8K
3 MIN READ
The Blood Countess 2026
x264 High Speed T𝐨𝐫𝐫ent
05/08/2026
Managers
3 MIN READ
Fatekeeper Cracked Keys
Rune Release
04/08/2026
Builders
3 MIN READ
-------
What is expected
Return, without any change, the lines from the one holding "The Blood Countess 2026" through the end of the listing, and only those.

Exercise output
The Blood Countess 2026
x264 High Speed T𝐨𝐫𝐫ent
05/08/2026
Managers
3 MIN READ
Fatekeeper Cracked Keys
Rune Release
04/08/2026
Builders
3 MIN READ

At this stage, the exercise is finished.